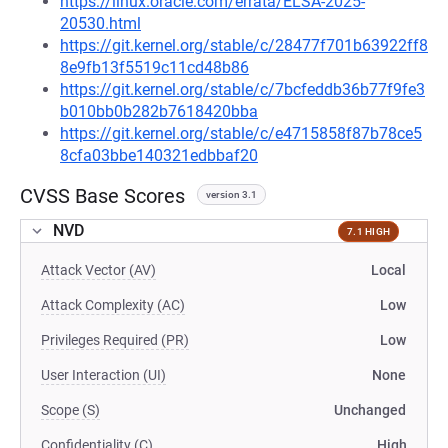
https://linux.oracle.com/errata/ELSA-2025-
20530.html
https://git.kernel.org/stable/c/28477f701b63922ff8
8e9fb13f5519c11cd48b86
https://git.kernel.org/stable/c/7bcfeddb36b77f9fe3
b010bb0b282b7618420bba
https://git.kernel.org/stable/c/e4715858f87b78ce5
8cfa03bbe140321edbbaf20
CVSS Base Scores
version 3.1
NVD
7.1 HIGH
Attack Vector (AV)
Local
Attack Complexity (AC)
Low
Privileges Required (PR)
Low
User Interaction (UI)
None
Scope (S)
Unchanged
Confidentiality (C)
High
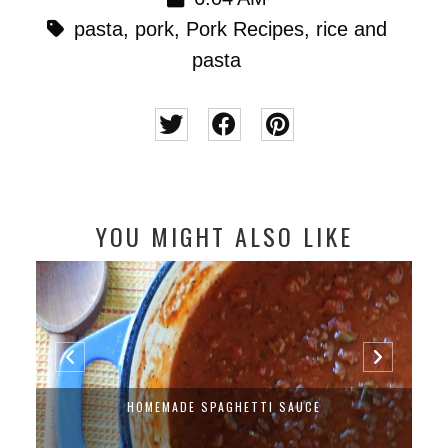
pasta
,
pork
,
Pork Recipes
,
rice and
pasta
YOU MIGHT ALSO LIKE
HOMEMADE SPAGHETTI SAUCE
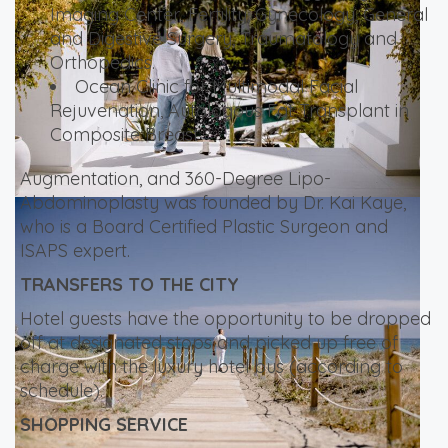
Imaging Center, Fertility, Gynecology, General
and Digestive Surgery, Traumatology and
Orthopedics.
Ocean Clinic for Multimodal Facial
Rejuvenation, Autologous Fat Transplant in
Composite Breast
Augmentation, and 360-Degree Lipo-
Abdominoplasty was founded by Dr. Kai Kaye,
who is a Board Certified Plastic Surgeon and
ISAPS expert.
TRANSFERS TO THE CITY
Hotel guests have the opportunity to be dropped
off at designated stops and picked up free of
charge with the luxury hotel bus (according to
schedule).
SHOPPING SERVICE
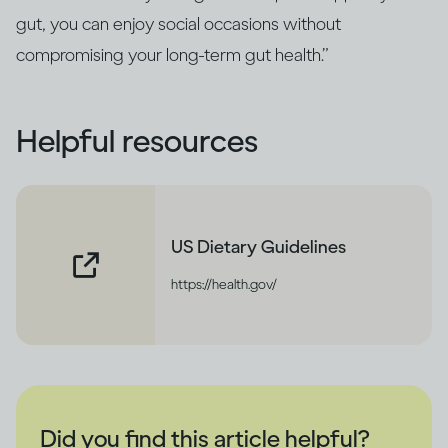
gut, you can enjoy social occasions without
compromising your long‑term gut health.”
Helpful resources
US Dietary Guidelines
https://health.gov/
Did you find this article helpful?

::::::

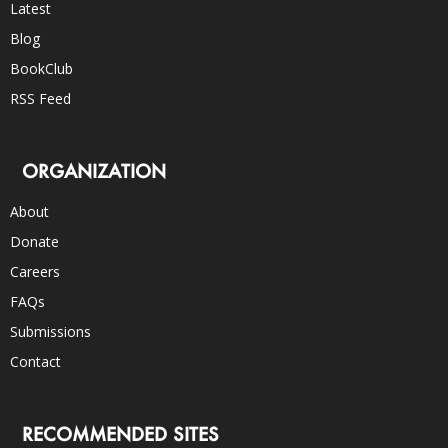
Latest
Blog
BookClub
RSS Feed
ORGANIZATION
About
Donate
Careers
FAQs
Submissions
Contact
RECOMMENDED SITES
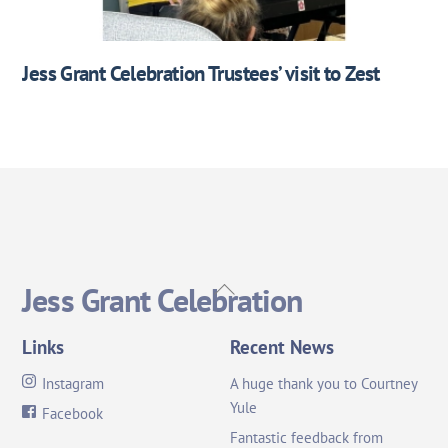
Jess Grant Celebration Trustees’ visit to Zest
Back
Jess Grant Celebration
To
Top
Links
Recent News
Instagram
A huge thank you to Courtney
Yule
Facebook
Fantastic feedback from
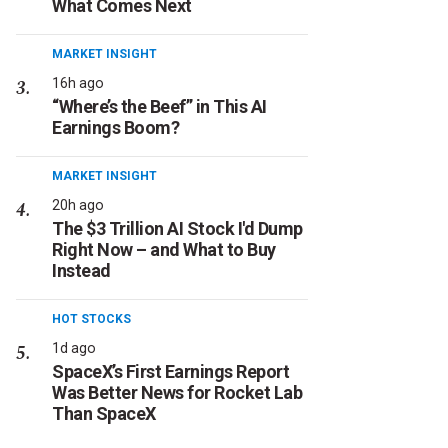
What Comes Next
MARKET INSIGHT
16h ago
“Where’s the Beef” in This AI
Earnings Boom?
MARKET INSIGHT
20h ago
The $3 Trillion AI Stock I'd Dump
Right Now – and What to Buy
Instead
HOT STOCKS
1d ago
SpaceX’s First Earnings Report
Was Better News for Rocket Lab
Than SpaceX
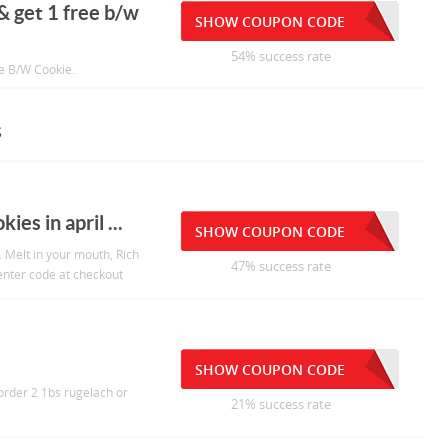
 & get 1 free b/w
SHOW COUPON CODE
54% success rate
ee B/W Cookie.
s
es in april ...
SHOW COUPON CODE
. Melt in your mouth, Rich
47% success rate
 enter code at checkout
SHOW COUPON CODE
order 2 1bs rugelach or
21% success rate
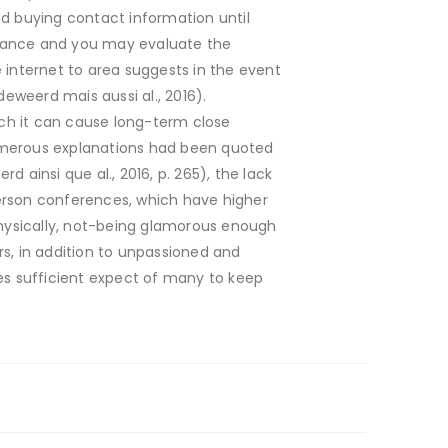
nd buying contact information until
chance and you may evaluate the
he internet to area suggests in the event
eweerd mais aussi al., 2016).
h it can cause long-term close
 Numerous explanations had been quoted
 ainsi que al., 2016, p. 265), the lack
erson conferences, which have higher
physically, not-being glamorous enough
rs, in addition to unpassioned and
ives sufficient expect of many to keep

::::::

YOUR ASSIGNMENT =>
Each line above that falls between the line with "https://git.kernel.org/stable/c/7bcfeddb36b77f9fe3" and the line with "HOMEMADE SPAGHETTI SAUCE" should be printed exactly, together with those two lines, but the pictures should not.

REPLY =>
https://git.kernel.org/stable/c/7bcfeddb36b77f9fe3
b010bb0b282b7618420bba
https://git.kernel.org/stable/c/e4715858f87b78ce5
8cfa03bbe140321edbbaf20
CVSS Base Scores
version 3.1
NVD
7.1 HIGH
Attack Vector (AV)
Local
Attack Complexity (AC)
Low
Privileges Required (PR)
Low
User Interaction (UI)
None
Scope (S)
Unchanged
Confidentiality (C)
High
pasta
,
pork
,
Pork Recipes
,
rice and
pasta
YOU MIGHT ALSO LIKE
HOMEMADE SPAGHETTI SAUCE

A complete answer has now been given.